» Directions for this task: In the data that follows, how many lines contain the word "察看结果树"? Give only that number.

» Data section:
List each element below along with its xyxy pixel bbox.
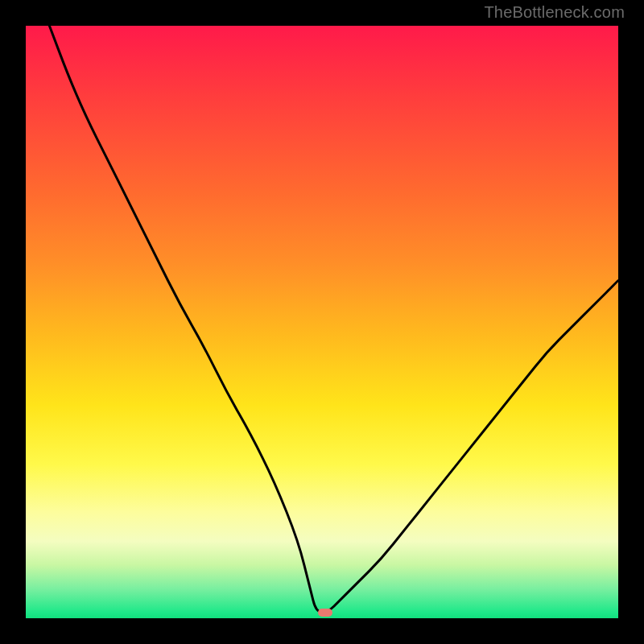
bottleneck-curve — [26, 26, 618, 618]
chart-frame: TheBottleneck.com — [0, 0, 644, 644]
plot-area — [26, 26, 618, 618]
optimum-marker — [318, 609, 332, 617]
watermark-text: TheBottleneck.com — [484, 3, 625, 22]
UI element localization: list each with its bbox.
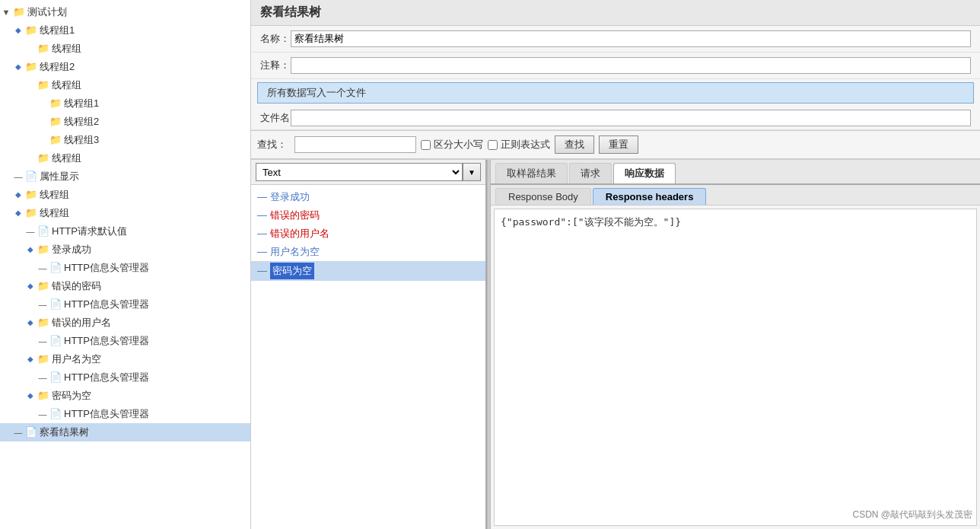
expand-icon[interactable]: ◆ bbox=[12, 206, 24, 221]
comment-input[interactable] bbox=[291, 57, 971, 74]
tree-item-attr[interactable]: —📄属性显示 bbox=[0, 167, 250, 186]
result-item-wrong_user[interactable]: —错误的用户名 bbox=[251, 225, 485, 243]
file-icon: 📄 bbox=[24, 425, 38, 440]
results-tree: Text ▼ —登录成功—错误的密码—错误的用户名—用户名为空—密码为空 bbox=[251, 160, 487, 529]
folder-icon: 📁 bbox=[24, 59, 38, 75]
sub-tab-body[interactable]: Response Body bbox=[495, 188, 591, 205]
expand-icon[interactable]: ◆ bbox=[24, 279, 37, 294]
expand-icon[interactable]: ◆ bbox=[24, 388, 37, 403]
file-icon: 📄 bbox=[49, 406, 62, 422]
result-item-empty_pwd[interactable]: —密码为空 bbox=[251, 261, 485, 281]
tree-item-tg6[interactable]: 📁线程组2 bbox=[0, 113, 250, 131]
expand-icon[interactable]: ◆ bbox=[12, 23, 24, 38]
result-item-empty_user[interactable]: —用户名为空 bbox=[251, 243, 485, 261]
expand-icon[interactable]: ▼ bbox=[0, 5, 12, 20]
search-button[interactable]: 查找 bbox=[555, 135, 594, 154]
tree-item-tg8[interactable]: 📁线程组 bbox=[0, 149, 250, 167]
tree-item-empty_user[interactable]: ◆📁用户名为空 bbox=[0, 350, 250, 368]
page-title: 察看结果树 bbox=[251, 0, 980, 26]
config-area: 察看结果树 名称： 注释： 所有数据写入一个文件 文件名 bbox=[251, 0, 980, 131]
result-item-login[interactable]: —登录成功 bbox=[251, 188, 485, 206]
tree-item-wrong_pwd[interactable]: ◆📁错误的密码 bbox=[0, 277, 250, 295]
tree-item-http_default[interactable]: —📄HTTP请求默认值 bbox=[0, 222, 250, 241]
sub-tabs-row: Response BodyResponse headers bbox=[491, 185, 980, 206]
case-sensitive-label: 区分大小写 bbox=[434, 138, 483, 151]
renderer-dropdown-button[interactable]: ▼ bbox=[463, 163, 481, 181]
expand-icon: — bbox=[37, 260, 49, 276]
tree-item-result_tree[interactable]: —📄察看结果树 bbox=[0, 423, 250, 441]
expand-icon: — bbox=[24, 224, 37, 239]
file-icon: 📄 bbox=[49, 297, 62, 312]
expand-icon[interactable]: ◆ bbox=[24, 315, 37, 330]
tree-item-label: 线程组 bbox=[40, 187, 69, 202]
file-label: 文件名 bbox=[260, 111, 291, 125]
tree-item-tg2[interactable]: 📁线程组 bbox=[0, 40, 250, 58]
folder-icon: 📁 bbox=[37, 78, 50, 93]
bottom-area: Text ▼ —登录成功—错误的密码—错误的用户名—用户名为空—密码为空 取样器… bbox=[251, 160, 980, 529]
reset-button[interactable]: 重置 bbox=[599, 135, 638, 154]
tab-request[interactable]: 请求 bbox=[569, 163, 612, 183]
tree-item-label: HTTP信息头管理器 bbox=[64, 297, 149, 312]
folder-icon: 📁 bbox=[37, 388, 50, 403]
result-dash: — bbox=[257, 190, 267, 205]
tree-item-empty_pwd[interactable]: ◆📁密码为空 bbox=[0, 387, 250, 405]
search-bar: 查找： 区分大小写 正则表达式 查找 重置 bbox=[251, 131, 980, 160]
file-icon: 📄 bbox=[49, 370, 62, 385]
folder-icon: 📁 bbox=[37, 352, 50, 367]
folder-icon: 📁 bbox=[49, 132, 62, 148]
tabs-row: 取样器结果请求响应数据 bbox=[491, 160, 980, 185]
tree-item-label: HTTP请求默认值 bbox=[52, 224, 127, 239]
folder-icon: 📁 bbox=[24, 206, 38, 221]
tree-item-http_info1[interactable]: —📄HTTP信息头管理器 bbox=[0, 259, 250, 277]
tree-item-tg1[interactable]: ◆📁线程组1 bbox=[0, 21, 250, 40]
tab-response[interactable]: 响应数据 bbox=[613, 163, 676, 183]
tree-item-http_info5[interactable]: —📄HTTP信息头管理器 bbox=[0, 405, 250, 423]
tree-item-label: 察看结果树 bbox=[40, 425, 89, 440]
expand-icon: — bbox=[12, 169, 24, 184]
name-label: 名称： bbox=[260, 32, 291, 46]
case-sensitive-checkbox[interactable] bbox=[421, 140, 431, 150]
results-tree-items: —登录成功—错误的密码—错误的用户名—用户名为空—密码为空 bbox=[251, 185, 485, 284]
tree-item-http_info3[interactable]: —📄HTTP信息头管理器 bbox=[0, 332, 250, 350]
tree-item-label: 线程组3 bbox=[64, 132, 99, 148]
folder-icon: 📁 bbox=[24, 23, 38, 38]
tree-item-label: HTTP信息头管理器 bbox=[64, 260, 149, 276]
tree-item-tg10[interactable]: ◆📁线程组 bbox=[0, 204, 250, 222]
tree-item-http_info2[interactable]: —📄HTTP信息头管理器 bbox=[0, 295, 250, 314]
file-row: 文件名 bbox=[251, 107, 980, 130]
tree-item-label: 线程组 bbox=[52, 78, 81, 93]
regex-checkbox[interactable] bbox=[488, 140, 498, 150]
tree-item-root[interactable]: ▼📁测试计划 bbox=[0, 3, 250, 21]
tree-item-wrong_user[interactable]: ◆📁错误的用户名 bbox=[0, 314, 250, 332]
section-header: 所有数据写入一个文件 bbox=[257, 82, 974, 104]
tree-item-label: 错误的密码 bbox=[52, 279, 101, 294]
name-input[interactable] bbox=[291, 30, 971, 47]
tree-item-label: 登录成功 bbox=[52, 242, 91, 257]
search-input[interactable] bbox=[294, 136, 416, 153]
tree-item-http_info4[interactable]: —📄HTTP信息头管理器 bbox=[0, 368, 250, 387]
sub-tab-headers[interactable]: Response headers bbox=[593, 188, 707, 205]
tree-item-label: 测试计划 bbox=[27, 5, 67, 20]
tree-item-tg3[interactable]: ◆📁线程组2 bbox=[0, 58, 250, 76]
detail-panel: 取样器结果请求响应数据 Response BodyResponse header… bbox=[491, 160, 980, 529]
search-label: 查找： bbox=[257, 138, 287, 151]
tab-sampler[interactable]: 取样器结果 bbox=[495, 163, 568, 183]
tree-item-tg5[interactable]: 📁线程组1 bbox=[0, 94, 250, 113]
tree-item-tg7[interactable]: 📁线程组3 bbox=[0, 131, 250, 149]
renderer-select[interactable]: Text bbox=[256, 163, 463, 181]
expand-icon[interactable]: ◆ bbox=[24, 352, 37, 367]
file-icon: 📄 bbox=[49, 260, 62, 276]
result-label: 错误的用户名 bbox=[270, 226, 329, 241]
tree-item-login_success[interactable]: ◆📁登录成功 bbox=[0, 241, 250, 259]
expand-icon[interactable]: ◆ bbox=[12, 187, 24, 202]
expand-icon: — bbox=[37, 370, 49, 385]
comment-label: 注释： bbox=[260, 59, 291, 72]
response-content[interactable]: {"password":["该字段不能为空。"]} bbox=[494, 209, 977, 526]
tree-item-label: 线程组 bbox=[52, 41, 81, 56]
file-input[interactable] bbox=[291, 110, 971, 126]
tree-item-tg4[interactable]: 📁线程组 bbox=[0, 76, 250, 94]
result-item-wrong_pwd[interactable]: —错误的密码 bbox=[251, 206, 485, 225]
expand-icon[interactable]: ◆ bbox=[24, 242, 37, 257]
expand-icon[interactable]: ◆ bbox=[12, 59, 24, 75]
tree-item-tg9[interactable]: ◆📁线程组 bbox=[0, 186, 250, 204]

» Exercise answer: 4